Bartov prétend connaître de ce qu’il appelle « l’imagination israélienne », un état d’esprit unitaire stéréotypé censé s’appliquer à tous les Israéliens ou à la plupart d’entre eux. Il évoque la surexcitation, ainsi que « la préoccupation complaisante et pornographique envers [leur] propre souffrance » (p. 150). Seul un polémiste qui refuse de saisir la gravité de ce que le Hamas a fait aux Israéliens, la cruauté intime consistant à assassiner des familles entières dans leurs maisons, souvent des enfants et leurs parents sous les yeux les uns des autres, un déchaînement de violence nourri par le plaisir de tuer et d’exhiber fièrement, en vidéo, ses propres atrocités, pourrait écrire des lignes aussi insensibles et dépourvues de cœur. Mais Bartov n’est pas le premier à reprocher aux Juifs de prêter trop d’attention aux meurtres des leurs.
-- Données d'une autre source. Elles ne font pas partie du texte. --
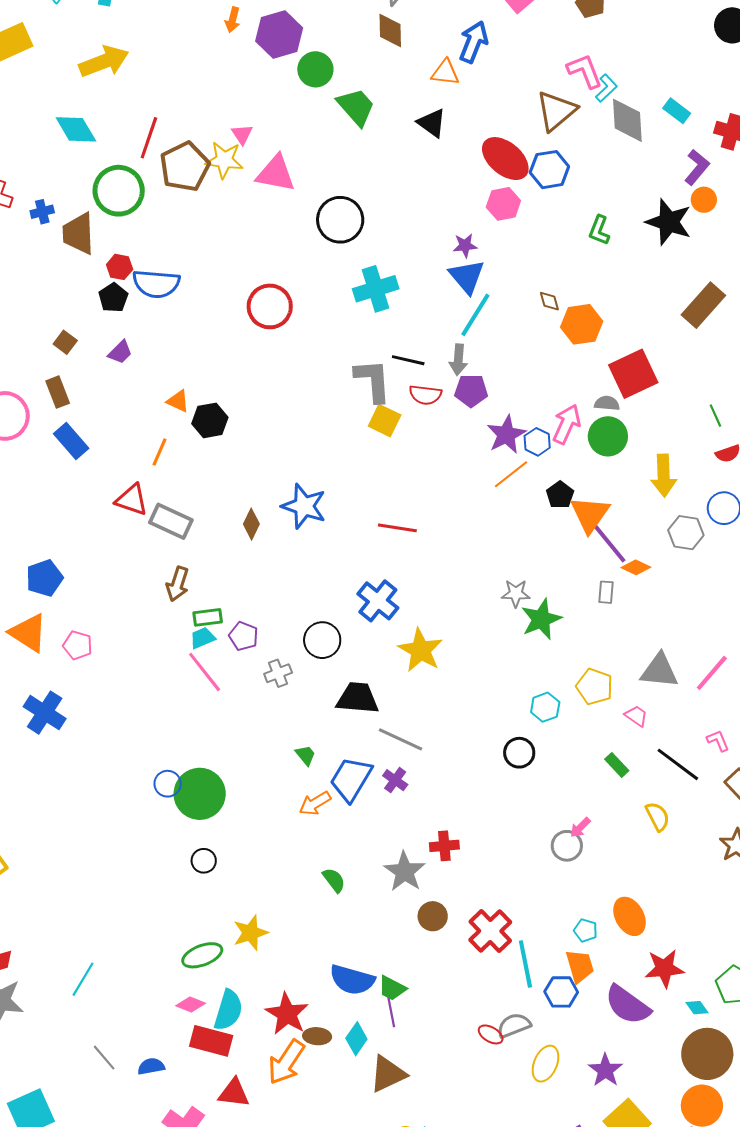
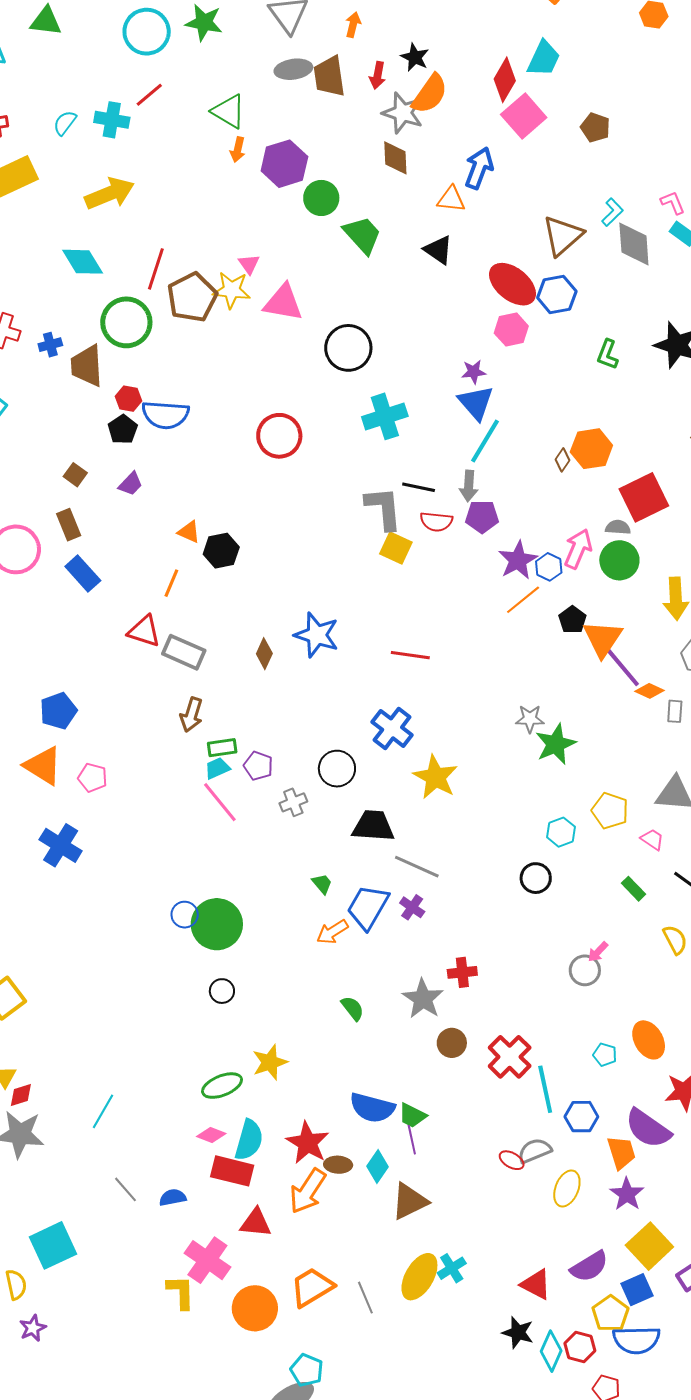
pink L-shape: (585, 71) -> (673, 203), moved, size x0.7
brown diamond: (549, 301) -> (562, 460), moved, turned 50
gray rectangle: (606, 592) -> (675, 711), moved
orange trapezoid: (580, 966) -> (621, 1152), moved

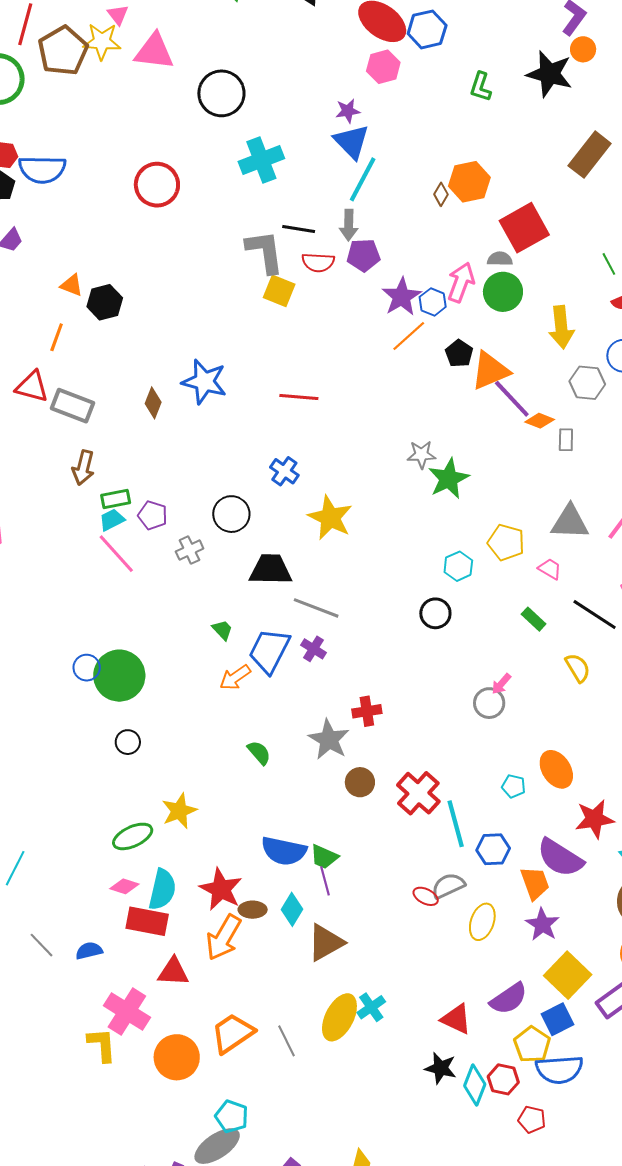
orange triangle: (603, 639) -> (490, 371), turned 36
blue cross: (392, 728) -> (284, 471), size x0.7

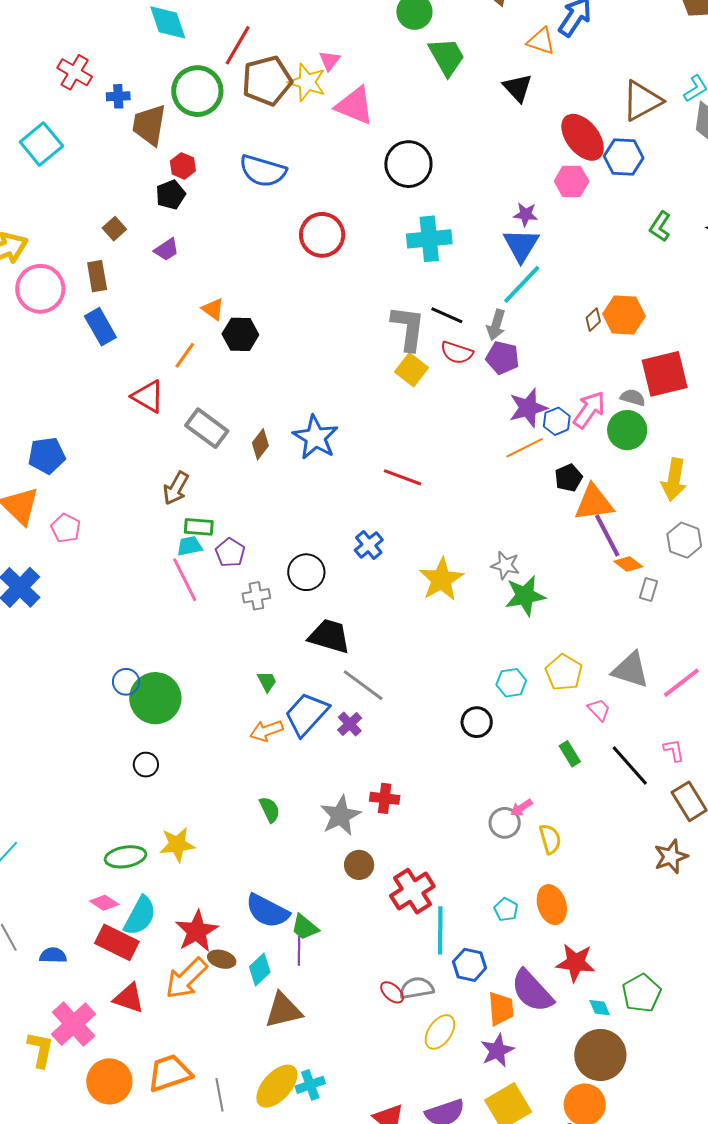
blue semicircle: (42, 169) -> (263, 171), moved
gray rectangle: (72, 406) -> (207, 428), moved
yellow star: (330, 518) -> (441, 579), moved
yellow semicircle: (578, 668) -> (550, 839), moved

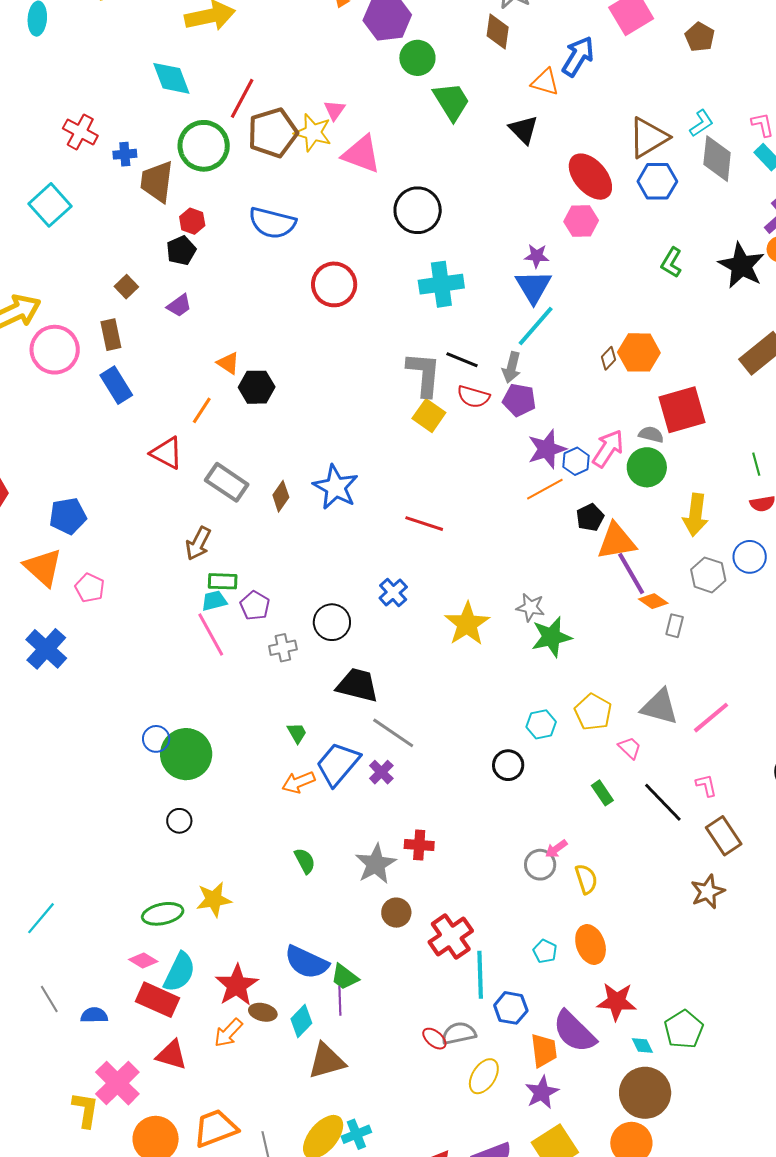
blue hexagon: (624, 157) -> (657, 181), moved
orange arrow: (186, 978) -> (228, 1033), size x0.7

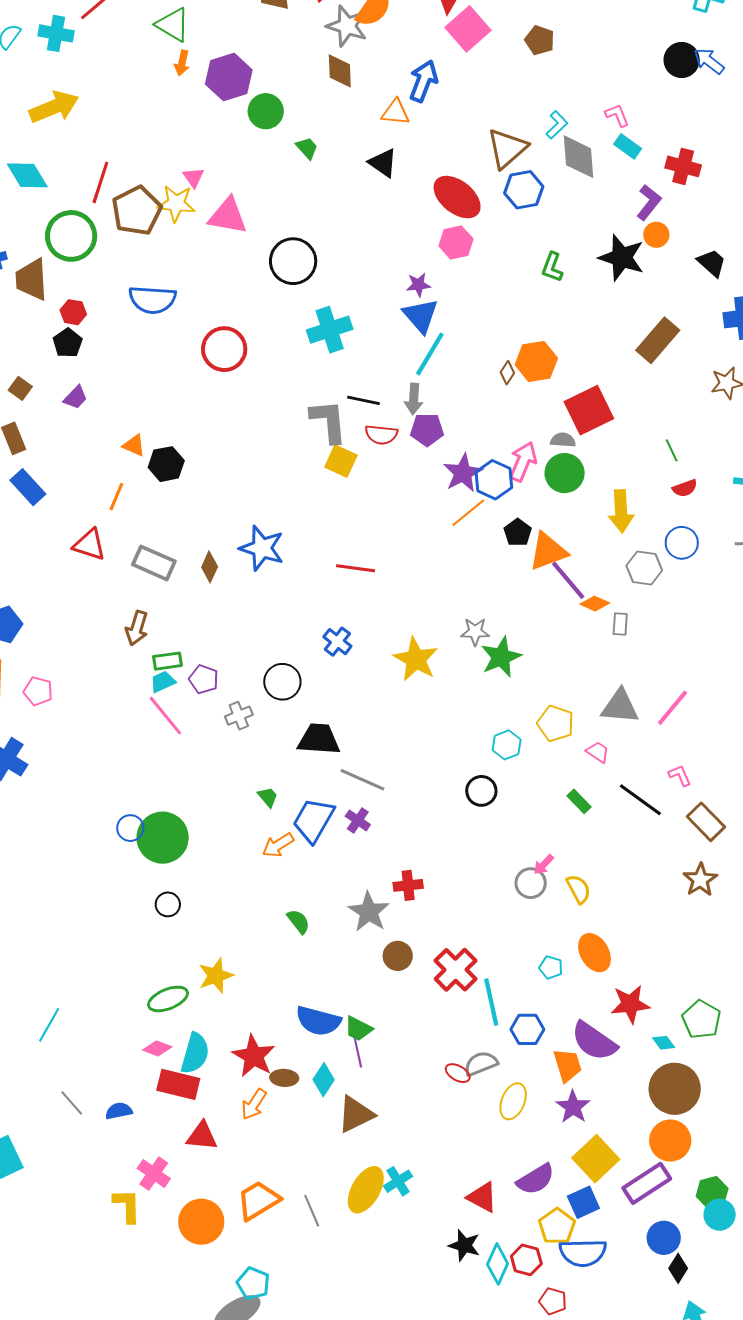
green trapezoid: (451, 101) -> (307, 148), size x0.6
blue hexagon: (576, 461) -> (494, 480), size x1.4
pink cross: (117, 1083) -> (154, 1174), size x0.7

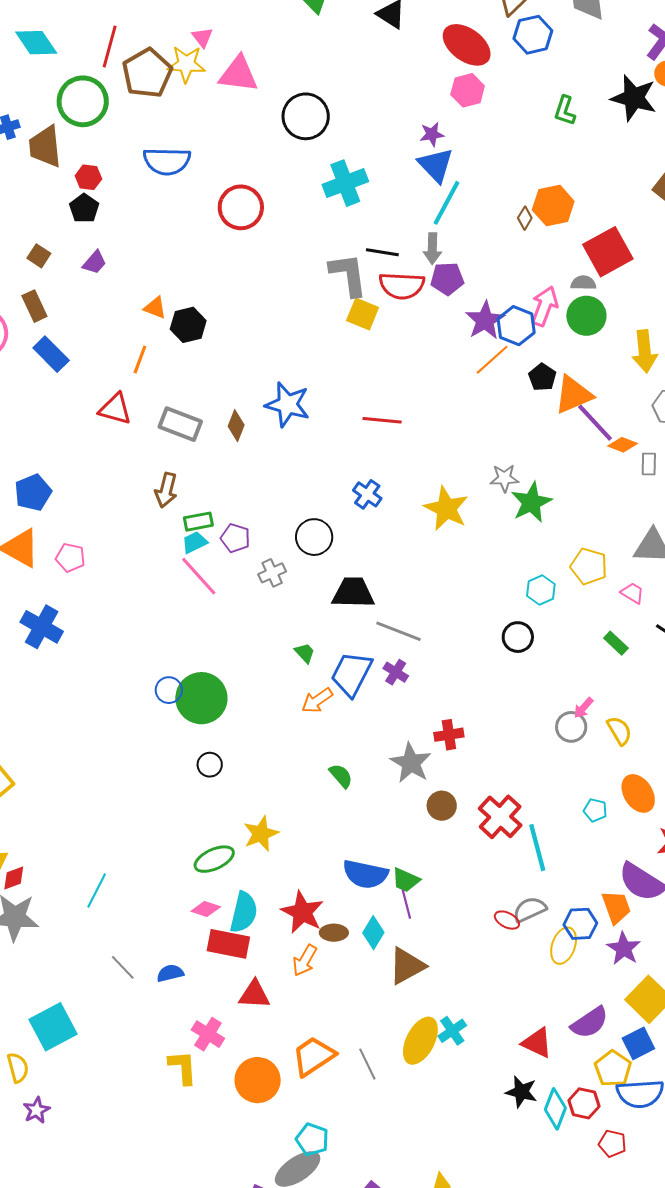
red semicircle: (381, 435) -> (402, 286), size x1.4
blue hexagon: (527, 1029) -> (580, 924), moved

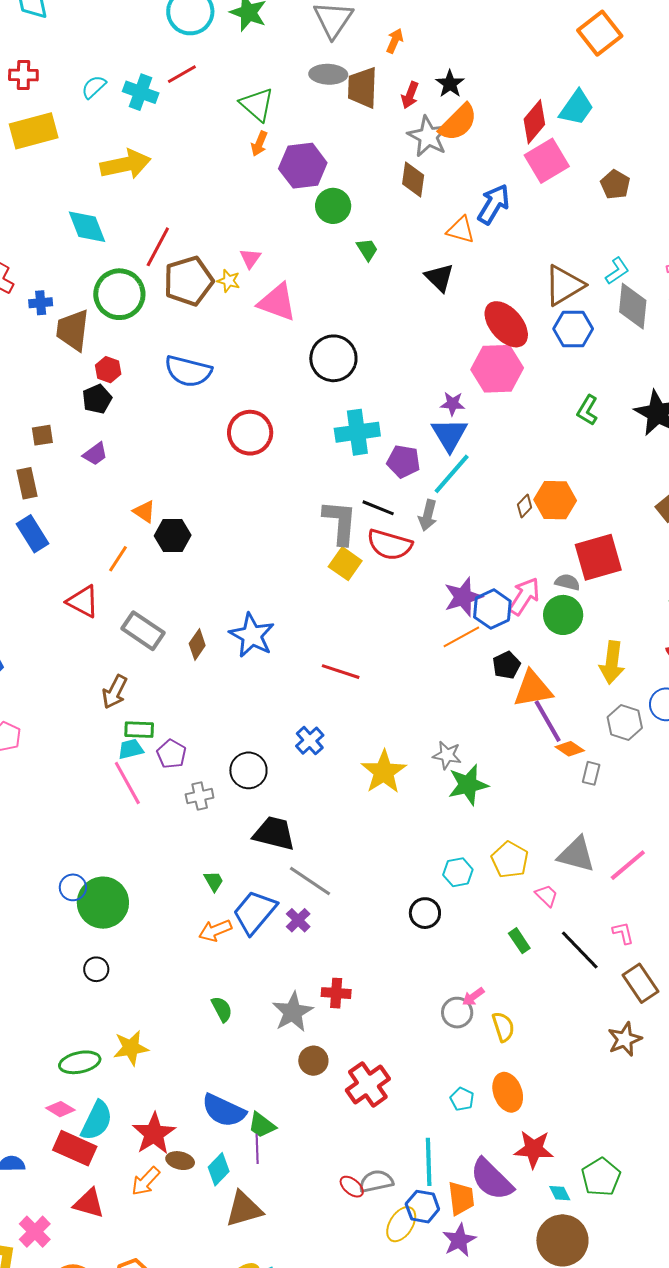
yellow star: (186, 64) -> (229, 281), size x0.6
pink hexagon: (468, 90) -> (497, 369), size x1.5
brown square: (39, 256) -> (42, 435), turned 35
purple pentagon: (447, 279) -> (403, 461), moved
cyan line: (537, 848) -> (429, 1162), moved

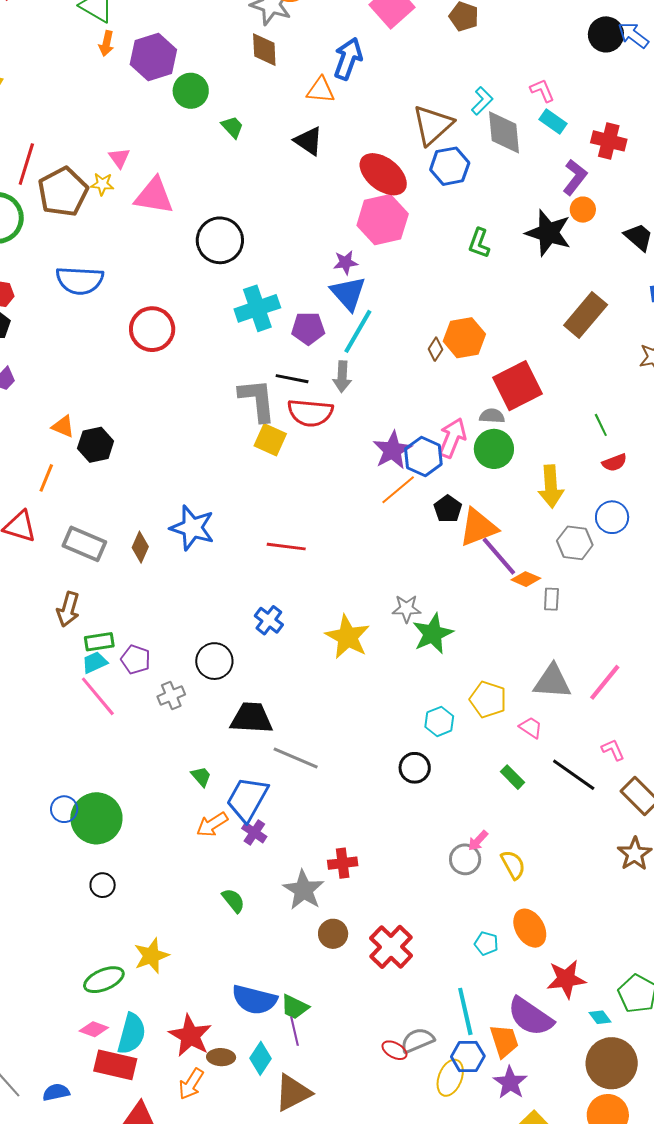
purple cross: (298, 920) -> (254, 832), moved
La trahison par Bartov du métier d’historien apparaît dans l’insuffisance de ses preuves et de son raisonnement causal. Il évoque « les intentions génocidaires exprimées explicitement par les politiciens et les hauts gradés de l’armée » comme s’il s’agissait d’un fait établi. Nulle part dans ce livre il n’est question des détails des opérations militaires israéliennes, de la bataille pour telle ou telle ville ou région de Gaza, ni de la manière dont les différentes unités israéliennes se sont comportées. Pourtant, Bartov affirme que « le déroulement des opérations de Tsahal » à Gaza, qu’il n’a pas examiné, le conduit à conclure que « ces intentions [génocidaires] ont pourtant été mises en pratique ». Les attaques sur les infrastructures civiles, hôpitaux, écoles, réseaux d’eau et d’électricité « ont été bien plus loin qu’il n’était nécessaire. […] Tout cela n’a pas été accidentel, mais a participé d’une stratégie de destruction de Gaza du fait d’être un espace viable pour les Palestiniens. Même s’il n’y a pas eu d’ordre génocidaire formel, la logique militaire montre que le génocide résulte de tels actes ». Il ne s’agit « plus de coïncidence », mais d’« une politique délibérée » (p. 215).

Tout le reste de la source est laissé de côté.